Generating Random Variables with given correlations between pairs of them:

I want to generate 2 continuous random variables Q1, Q2 (quantitative traits, each are normal) and 2 binary random variables Z1, Z2 (binary traits) with given pairwise correlations between all possible pairs of them.
Say
(Q1,Q2):0.23
(Q1,Z1):0.55
(Q1,Z2):0.45
(Q2,Z1):0.4
(Q2,Z2):0.5
(Z1,Z2):0.47
Please help me generate such data in R.
This is crude but might get you started in the right direction.
library(copula)
options(digits=3)
probs <- c(0.5,0.5)
corrs <- c(0.23,0.55,0.45,0.4,0.5,0.47) ## lower triangle
Simulate correlated values (first two quantitative, last two transformed to binary)
sim <- function(n,probs,corrs) {
tmp <- normalCopula( corrs, dim=4 , "un")
getSigma(tmp) ## test
x <- rCopula(1000, tmp)
x2 <- x
x2[,3:4] <- qbinom(x[,3:4],size=1,prob=rep(probs,each=nrow(x)))
x2
}
Test SSQ distance between observed and target correlations:
objfun <- function(corrs,targetcorrs,probs,n=1000) {
cc <- try(cor(sim(n,probs,corrs)),silent=TRUE)
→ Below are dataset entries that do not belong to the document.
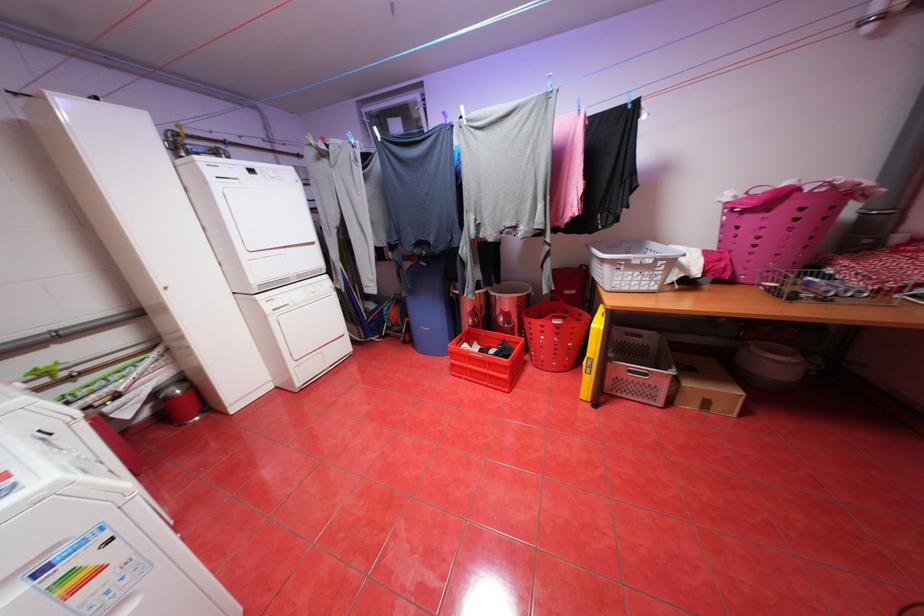 Where would you lift the pink basket handle? Please return your answer as a coordinate pair (x, y).

(821, 185) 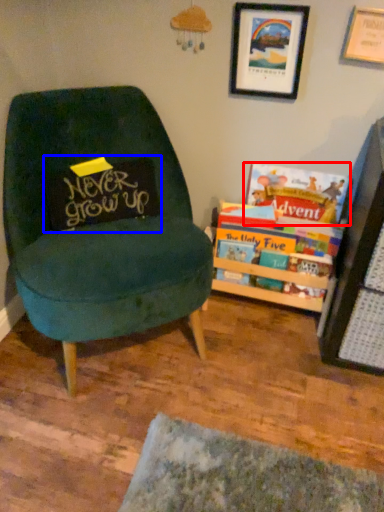 Question: Among these objects, which one is nearest to the camera, book (highlighted by a red box) or pillow (highlighted by a blue box)?

Choices:
 (A) book
 (B) pillow

Answer: (B)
if (is(cc,"try-error")) return(NA)
sum((cc[lower.tri(cc)]-targetcorrs)^2)
}
See how bad things are when input corrs=target:
cc0 <- cor(sim(1000,probs=probs,corrs=corrs))
cc0[lower.tri(cc0)]
corrs
objfun(corrs,corrs,probs=probs) ## 0.112
Now try to optimize.
opt1 <- optim(fn=objfun,
par=corrs,
targetcorrs=corrs,probs=c(0.5,0.5))
opt1$value ## 0.0208
Stops after 501 iterations with "max iterations exceeded". This will never work really well because we're trying to use a deterministic hill-climbing algorithm on a stochastic objective function ...
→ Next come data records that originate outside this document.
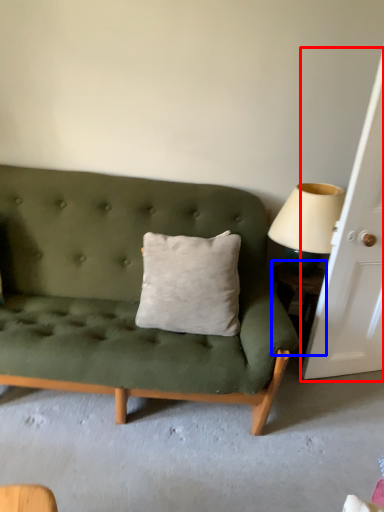 Question: Which object appears closest to the camera in this image, door (highlighted by a red box) or table (highlighted by a blue box)?

Choices:
 (A) door
 (B) table

Answer: (A) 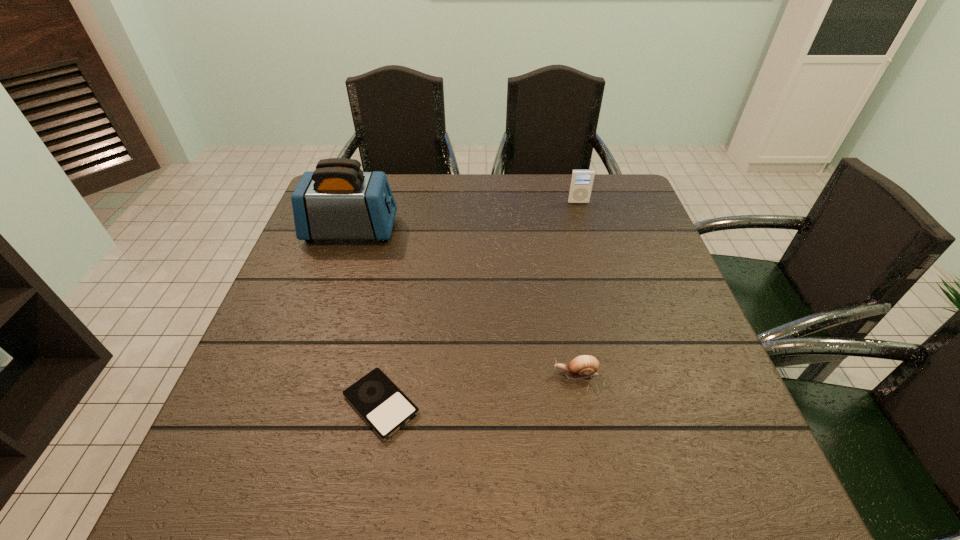 At what (x,y) coordinates should I click in order to perform the action: click on vacant space located 0.200m on the front-facing side of the third object from left to right. Please return your answer as a coordinate pair (x, y). Looking at the image, I should click on (455, 374).

Image resolution: width=960 pixels, height=540 pixels. I want to click on vacant space located on the front-facing side of the third object from left to right, so click(x=469, y=374).

Locate an element on the screen. This screenshot has height=540, width=960. vacant space located 0.080m on the front-facing side of the third object from left to right is located at coordinates point(514,374).

You are a GUI agent. You are given a task and a screenshot of the screen. Output one action in this format:
    pyautogui.click(x=<x>, y=<y>)
    Task: Click on the vacant area situated on the left of the nearer iPod
    
    Given the screenshot: What is the action you would take?
    pyautogui.click(x=316, y=404)

Where is `toaster located in the far edge section of the desktop`? toaster located in the far edge section of the desktop is located at coordinates (338, 201).

At what (x,y) coordinates should I click in order to perform the action: click on iPod at the far edge. Please return your answer as a coordinate pair (x, y). This screenshot has width=960, height=540. Looking at the image, I should click on (581, 183).

The height and width of the screenshot is (540, 960). Identify the location of object that is at the left edge. (338, 201).

What are the coordinates of `object that is at the right edge` in the screenshot? It's located at (581, 183).

Where is `object that is at the far left corner`? object that is at the far left corner is located at coordinates (338, 201).

Where is `object present at the far right corner`? The height and width of the screenshot is (540, 960). object present at the far right corner is located at coordinates (581, 183). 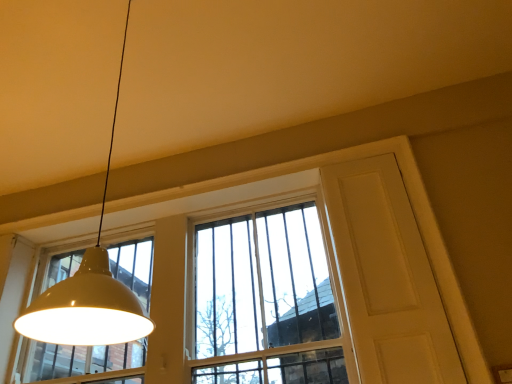 Question: Considering the positions of clear glass window at center and white glossy lampshade at upper left in the image, is clear glass window at center wider or thinner than white glossy lampshade at upper left?

Choices:
 (A) thin
 (B) wide

Answer: (A)

Question: Considering their positions, is clear glass window at center located in front of or behind white glossy lampshade at upper left?

Choices:
 (A) front
 (B) behind

Answer: (B)

Question: Which object is positioned closest to the white glossy lampshade at upper left?

Choices:
 (A) clear glass window at center
 (B) white matte screen door at upper right

Answer: (B)

Question: Which object is positioned closest to the white glossy lampshade at upper left?

Choices:
 (A) clear glass window at center
 (B) white matte screen door at upper right

Answer: (B)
cc1 <- cor(sim(1000,probs=c(0.5,0.5),corrs=opt1$par))
cc1[lower.tri(cc1)]
corrs
Maybe try simulated annealing?
opt2 <- optim(fn=objfun,
par=corrs,
targetcorrs=corrs,probs=c(0.5,0.5),
method="SANN")
It doesn't seem to do much better than the previous value. Two possible problems (left as an exercise for the reader are) (1) we have specified a set of correlations that are not feasible with the marginal distributions we have chosen, or (2) the error in the objective function surface is getting in the way -- to do better we would have to average over more replicates (i.e. increase n).